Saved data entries
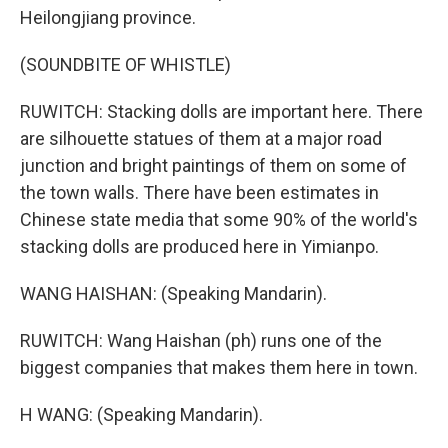
Heilongjiang province.
(SOUNDBITE OF WHISTLE)
RUWITCH: Stacking dolls are important here. There
are silhouette statues of them at a major road
junction and bright paintings of them on some of
the town walls. There have been estimates in
Chinese state media that some 90% of the world's
stacking dolls are produced here in Yimianpo.
WANG HAISHAN: (Speaking Mandarin).
RUWITCH: Wang Haishan (ph) runs one of the
biggest companies that makes them here in town.
H WANG: (Speaking Mandarin).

Instructions for the task:
When a line in the records above holds "dolls", that line is to be reported.

Response to this exercise:
RUWITCH: Stacking dolls are important here. There
stacking dolls are produced here in Yimianpo.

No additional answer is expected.